_About this exercise_
Look through the data below and output, unchanged, every line from the one holding "À noter toutefois que chaque copropriété pe" through the one holding "температуру двигателя, что способствует более", inclusive. Skip the pictures.

_Task input_
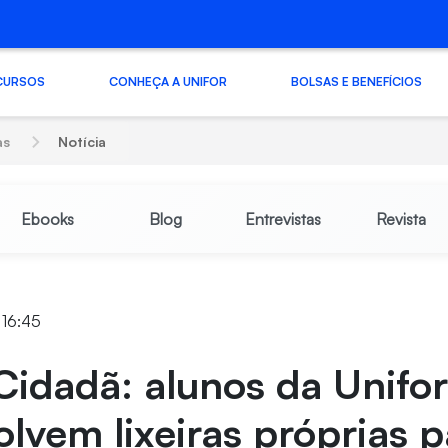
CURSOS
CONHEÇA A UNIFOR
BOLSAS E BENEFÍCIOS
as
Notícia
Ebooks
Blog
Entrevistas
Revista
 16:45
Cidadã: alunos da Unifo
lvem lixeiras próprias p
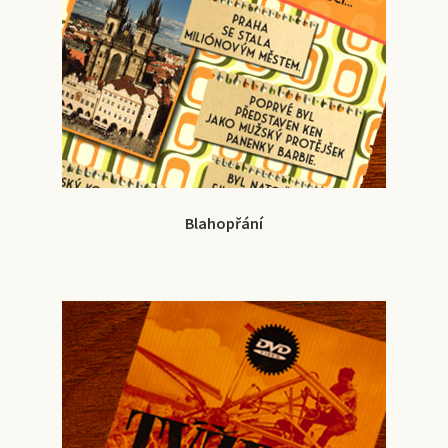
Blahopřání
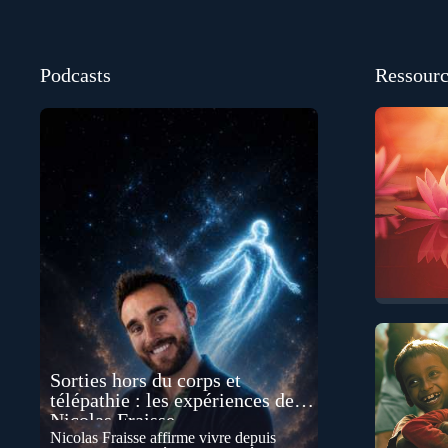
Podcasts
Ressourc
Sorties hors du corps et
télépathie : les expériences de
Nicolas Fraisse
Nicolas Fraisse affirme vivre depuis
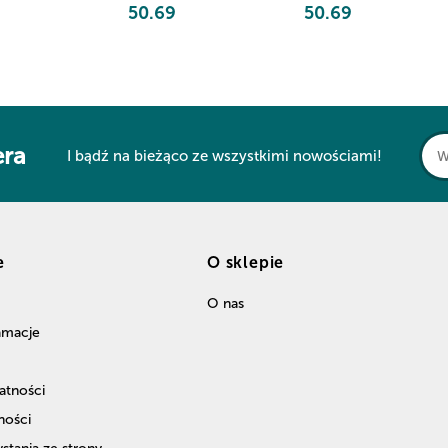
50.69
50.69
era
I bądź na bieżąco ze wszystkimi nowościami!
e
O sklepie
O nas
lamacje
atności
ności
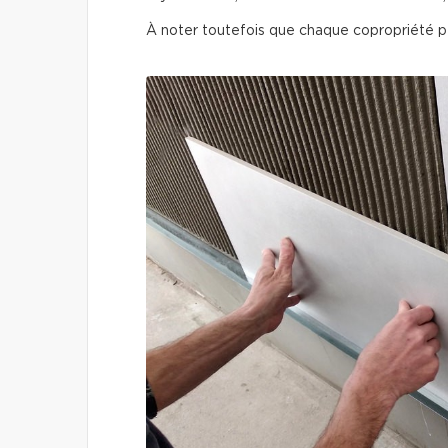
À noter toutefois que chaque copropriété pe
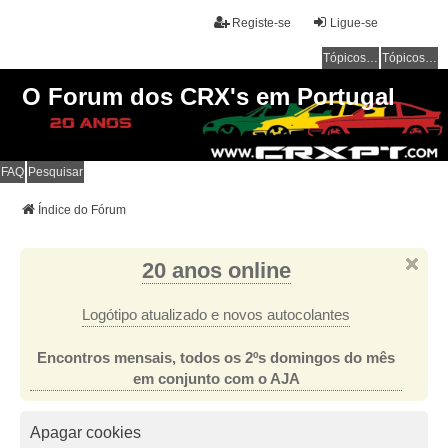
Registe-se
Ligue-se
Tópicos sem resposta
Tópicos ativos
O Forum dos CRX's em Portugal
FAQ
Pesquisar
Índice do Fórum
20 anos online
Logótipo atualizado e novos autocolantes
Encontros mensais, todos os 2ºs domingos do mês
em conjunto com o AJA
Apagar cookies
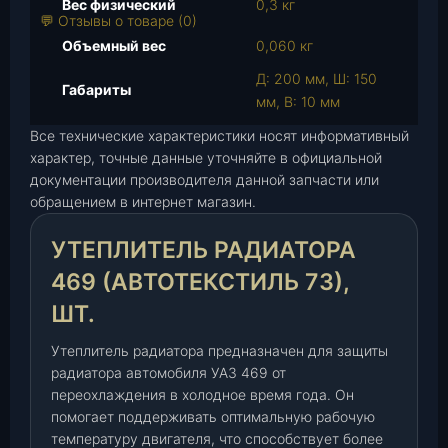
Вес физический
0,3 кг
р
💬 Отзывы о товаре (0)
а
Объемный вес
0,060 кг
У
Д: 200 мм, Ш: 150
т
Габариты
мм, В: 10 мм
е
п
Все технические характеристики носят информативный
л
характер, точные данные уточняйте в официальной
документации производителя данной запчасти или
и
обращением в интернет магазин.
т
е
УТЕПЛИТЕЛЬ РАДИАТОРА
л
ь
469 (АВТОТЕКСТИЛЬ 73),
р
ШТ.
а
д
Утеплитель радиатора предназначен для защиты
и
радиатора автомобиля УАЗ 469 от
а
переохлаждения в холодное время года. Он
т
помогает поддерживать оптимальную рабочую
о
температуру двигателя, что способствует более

---

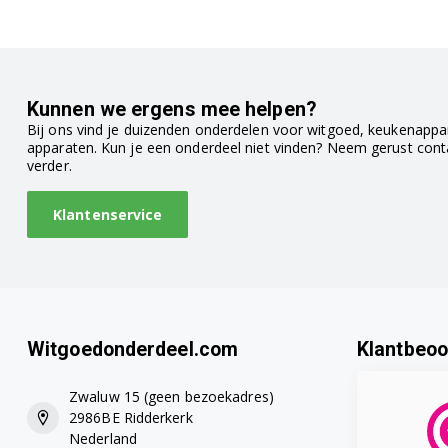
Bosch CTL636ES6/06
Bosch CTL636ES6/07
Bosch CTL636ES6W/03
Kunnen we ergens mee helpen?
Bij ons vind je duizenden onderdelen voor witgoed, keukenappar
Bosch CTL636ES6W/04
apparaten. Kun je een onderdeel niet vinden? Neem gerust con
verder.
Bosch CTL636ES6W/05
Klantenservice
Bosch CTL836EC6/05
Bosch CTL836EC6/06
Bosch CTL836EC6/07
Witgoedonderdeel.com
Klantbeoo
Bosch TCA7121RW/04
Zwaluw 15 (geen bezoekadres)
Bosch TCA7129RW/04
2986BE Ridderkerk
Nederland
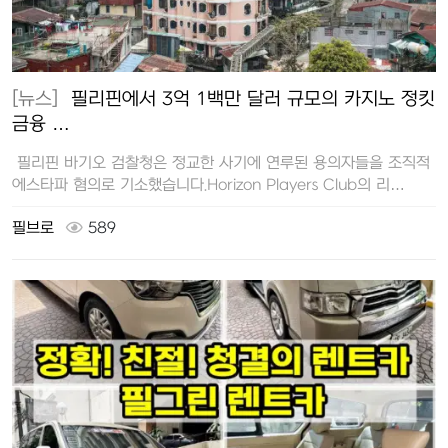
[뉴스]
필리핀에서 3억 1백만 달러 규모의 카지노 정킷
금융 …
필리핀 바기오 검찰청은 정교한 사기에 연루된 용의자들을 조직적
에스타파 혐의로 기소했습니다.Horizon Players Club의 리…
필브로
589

_Task output_
À noter toutefois que chaque copropriété pe
Registe-se
Ligue-se
Tópicos sem resposta
Tópicos ativos
O Forum dos CRX's em Portugal
FAQ
Pesquisar
Índice do Fórum
20 anos online
Logótipo atualizado e novos autocolantes
Encontros mensais, todos os 2ºs domingos do mês
em conjunto com o AJA
Apagar cookies
Вес физический
0,3 кг
р
💬 Отзывы о товаре (0)
а
Объемный вес
0,060 кг
У
Д: 200 мм, Ш: 150
т
Габариты
мм, В: 10 мм
е
п
Все технические характеристики носят информативный
л
характер, точные данные уточняйте в официальной
документации производителя данной запчасти или
и
обращением в интернет магазин.
т
е
УТЕПЛИТЕЛЬ РАДИАТОРА
л
ь
469 (АВТОТЕКСТИЛЬ 73),
р
ШТ.
а
д
Утеплитель радиатора предназначен для защиты
и
радиатора автомобиля УАЗ 469 от
а
переохлаждения в холодное время года. Он
т
помогает поддерживать оптимальную рабочую
о
температуру двигателя, что способствует более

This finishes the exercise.